Mantan rekan setim triatlon Korea Selatan ditemukan tewas bulan lalu

Mantan rekan setim triatlon Korea Selatan ditemukan tewas bulan lalu setelah menuduhnya dilecehkan oleh staf pelatihnya, Senin (6/7). Para atlet mengalami “neraka” yang hidup dan dipukuli dan dilecehkan secara verbal.

Mantan rekan setim triatlon Korea Selatan ditemukan tewas bulan lalu

Choi Suk-hyeon, seorang anggota tim triathlon nasional, meninggal di asrama timnya setelah meninggalkan pesan kepada ibunya yang memintanya untuk “mengungkapkan dosa-dosa” para pelaku kekerasan. Dia berusia 22 tahun.

Choi tidak mengungkapkan nama dalam pesan tersebut, yang dirilis oleh anggota parlemen pekan lalu, tetapi keluarga dan rekan satu timnya mengatakan bahwa dia telah Judi slot menderita selama bertahun-tahun penganiayaan fisik dan verbal dari pelatih, fisioterapis dan kapten tim Kota Gyeongju-nya.

Pelatih dan kaptennya membantah melakukan kesalahan di sidang parlemen pada hari Senin.

Seorang pejabat kementerian olah raga mengatakan kepada persidangan bahwa ahli fisioterapi adalah teman pelatih dan bekerja dengan tim meskipun tidak memiliki lisensi.

Dia tidak lagi bersama tim dan Reuters tidak dapat menghubunginya.

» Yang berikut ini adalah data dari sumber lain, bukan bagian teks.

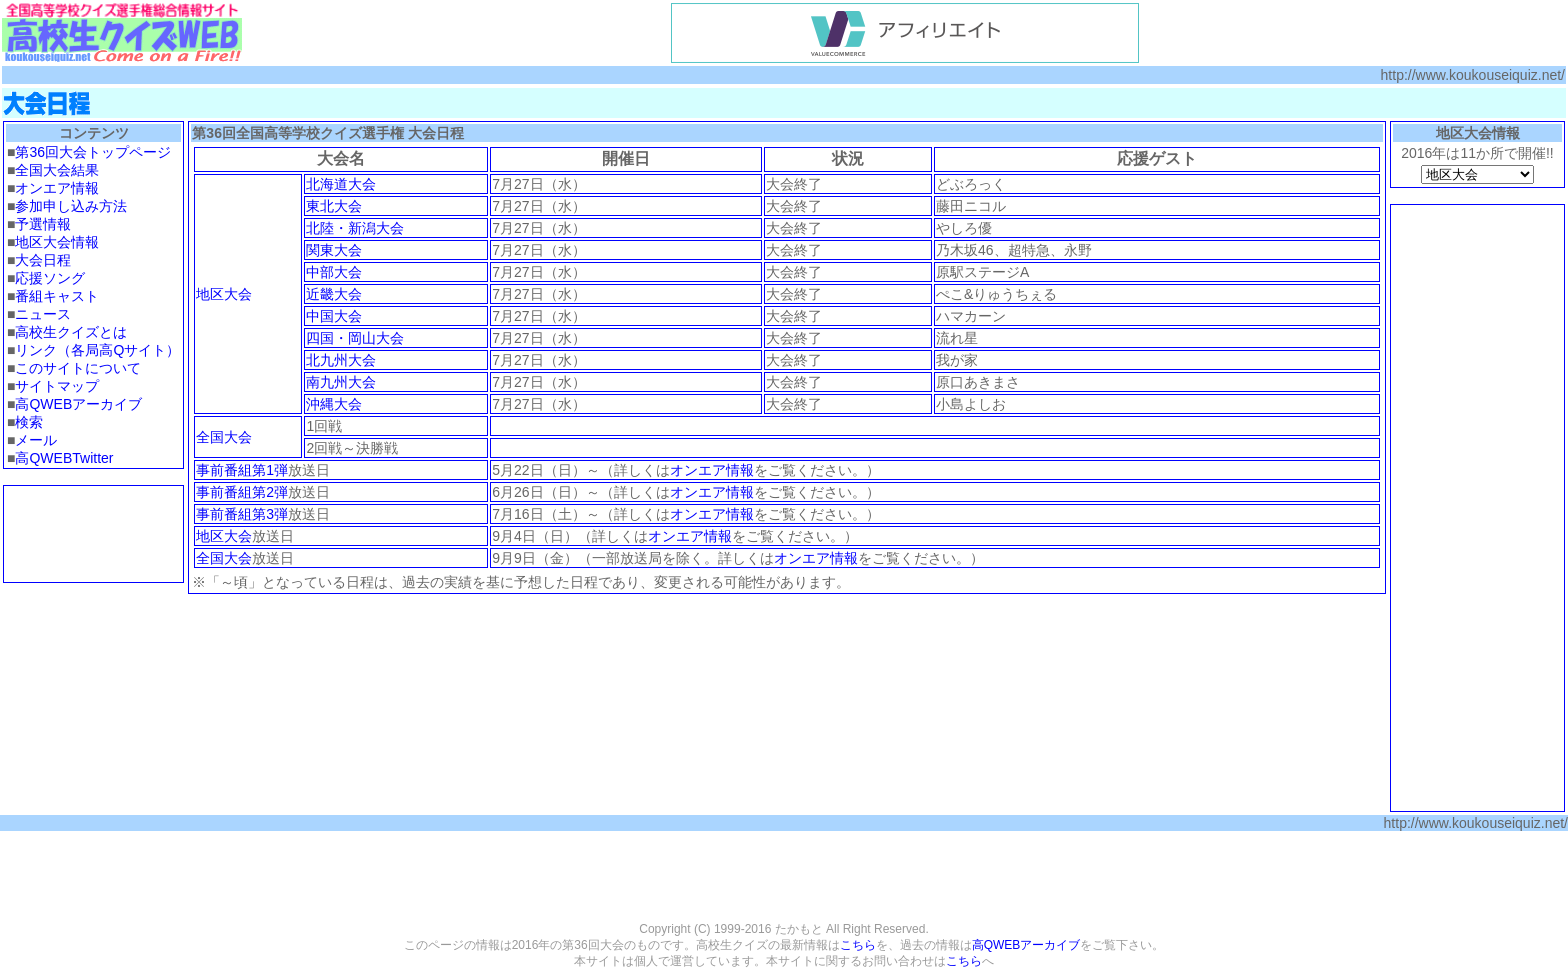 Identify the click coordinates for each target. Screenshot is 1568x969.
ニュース (43, 314)
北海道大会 (341, 184)
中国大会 (334, 316)
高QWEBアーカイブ (78, 404)
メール (36, 440)
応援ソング (50, 278)
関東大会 (334, 250)
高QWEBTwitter (64, 458)
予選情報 (43, 224)
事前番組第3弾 (242, 514)
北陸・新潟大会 (355, 228)
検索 (29, 422)
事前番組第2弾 (242, 492)
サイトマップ (57, 386)
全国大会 (224, 437)
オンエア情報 (57, 188)
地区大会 (224, 294)
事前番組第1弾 (242, 470)
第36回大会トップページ (93, 152)
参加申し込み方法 (71, 206)
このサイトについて (78, 368)
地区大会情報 (57, 242)
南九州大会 (341, 382)
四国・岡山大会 (355, 338)
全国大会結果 (57, 170)
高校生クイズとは (71, 332)
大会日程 (43, 260)
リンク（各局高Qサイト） (97, 350)
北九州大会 (341, 360)
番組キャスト (57, 296)
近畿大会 (334, 294)
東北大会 (334, 206)
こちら (858, 945)
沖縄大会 (334, 404)
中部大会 (334, 272)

Salah satu mantan rekan tim Choi, yang tidak memberikan namanya dan mengenakan topeng untuk menyembunyikan identitasnya, mengatakan pada konferensi pers sebelum sidang bahwa tim itu “sebuah kerajaan yang dibangun hanya untuk pelatih dan anggota tertentu”.

“Pelatih dan kapten terbiasa memukul dan melecehkan Suk-hyeon dan kami,” tambahnya.

Dalam satu contoh, pelatih memaksa mereka untuk makan roti seharga 200.000 won (US $ 167) dan kemudian melemparkan semuanya kembali sebagai hukuman karena minum secangkir cola dan menambah berat badan, katanya.

Rekan setimnya yang lain menggambarkan slot online kehidupan di asrama atlet sebagai “jurang neraka” tetapi mengatakan dia percaya ini adalah tempat tinggal para atlet dunia.

Anggota parlemen yang mengatur konferensi pers mengatakan butuh keberanian bagi para atlet untuk tampil ke depan karena mereka takut akan pembalasan.

Kematian Choi memicu kegemparan nasional, terutama setelah dia ditemukan telah mengajukan keluhan dengan polisi, badan olahraga nasional dan pengawas hak asasi manusia.

Ketua asosiasi triathlon nasional meminta maaf pada sidang parlemen karena “hanya mempercayai pelatih”.

Komunitas olahraga elit Korea Selatan terkenal karena budaya “menang dengan segala cara”, dengan rezim pelatihan brutal dan hubungan hierarkis yang kuat antara pelatih dan atlet yang lebih tua dan lebih muda.

Tahun lalu, beberapa atlet wanita menuduh pelatih laki-laki mereka melakukan pelecehan seksual dan verbal di tengah gerakan #MeToo, termasuk dua kali juara luncur pendek atlet Olimpiade, Shim Suk-hee, yang mengatakan dia berulang kali diperkosa oleh pelatihnya.

Kementerian olahraga dan Komite Olahraga dan Olimpiade Korea menjanjikan penyelidikan menyeluruh pada hari Senin.